Contemporary large language models (LLMs) demonstrate strong proficiency in widely used programming languages, such as Python and Java. However, generalization degrades significantly when these models are applied to niche, legacy, or environment-constrained languages. In these out-of-distribution (OOD) environments, training data is sparse, expertise is retiring, and verification is difficult.
Scaling model parameters alone does not resolve data scarcity. At Cosine, we treat this as an engineering problem. Rather than relying on static, human-annotated datasets, we have architected an automated synthetic data pipeline that produces executable, verifiable training trajectories grounded in deterministic execution.
Global infrastructure
Standard code-generation benchmarks disproportionately sample from modern web and data-science stacks. For instance, HumanEVAL and MBPP are exclusively Python-focused, whereas SWE-bench primarily evaluates models on GitHub issues in Python.
As models are optimized to score well on these specific benchmark tasks and because public scraping heavily favors the millions of open-source React and Node repositories, model performance is structurally skewed away from the languages that support critical industrial and financial infrastructure:
-
COBOL: Maintains ~90% of global financial interactions.
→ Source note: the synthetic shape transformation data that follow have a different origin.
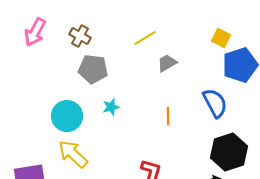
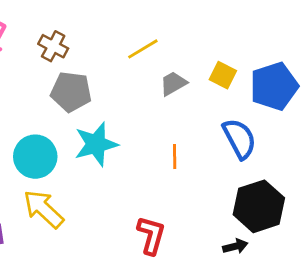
yellow square: (221, 38) -> (223, 75), moved
cyan star: (111, 107) -> (96, 144), size x1.8

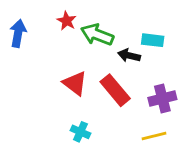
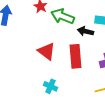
red rectangle: (115, 90) -> (75, 56), turned 35

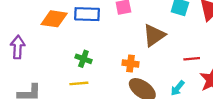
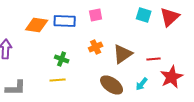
brown triangle: (154, 35) -> (123, 54), moved
orange cross: (131, 63) -> (96, 47), moved, turned -32

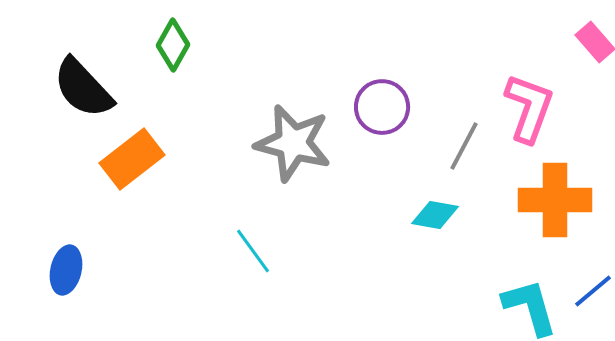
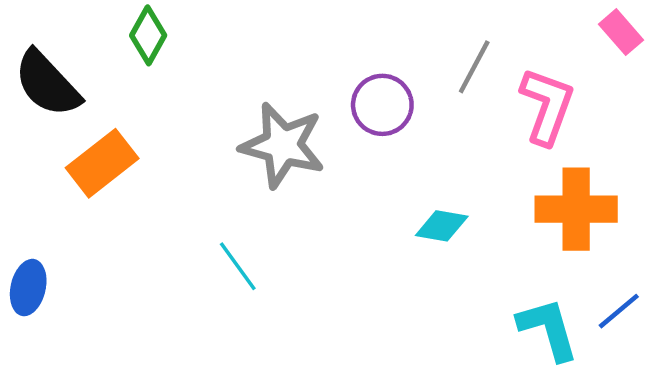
gray line: (464, 146) -> (474, 67), moved

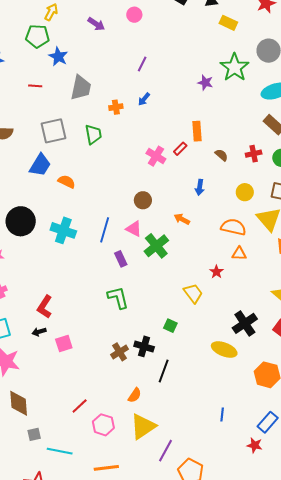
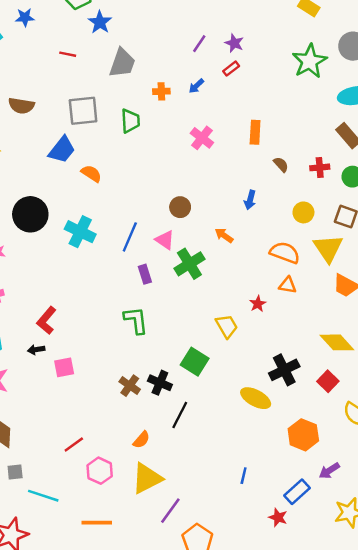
purple star: (205, 83) -> (234, 43), moved
red rectangle: (180, 149) -> (231, 69), moved
pink cross: (156, 156) -> (202, 138), moved
green square: (170, 326) -> (195, 362), size x1.6
brown cross: (120, 352) -> (130, 386), turned -30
The codebase spans an estimated 800 billion lines of code, while demographic data indicates that 65% of the active engineering workforce will retire by 2029, creating a massive impending knowledge gap.
-
ABAP: The proprietary language underpinning the SAP ecosystem, utilized by over 400,000 organizations. The impending 2027 maintenance deadline for legacy ECC systems necessitates large-scale automated migration to S/4HANA.
-
Verilog: The primary hardware description language for the semiconductor industry, which produces >1 trillion units annually.
These domains suffer from a severe lack of high-quality, publicly available token volume, necessitating a novel approach to dataset construction.
Characterizing language scarcity
A key challenge in this domain is that data scarcity is not a single phenomenon. We classify language constraints along four parameters: engineer availability, human data feasibility, verification complexity, and public data availability.
| Metric | What it measures |
|---|---|
| Engineer availability | Size and accessibility of the talent pool capable of working on realistic production code |
| Human data feasibility | Throughput, the cost, and error risk of producing data via expert labeling |
| Verification complexity | Difficulty of enforcing objective correctness given tooling, runtimes, and dependencies |
| Public data availability | Availability of representative, executable, RL-usable public datasets |
This classification yields a five-tier spectrum for scarcity.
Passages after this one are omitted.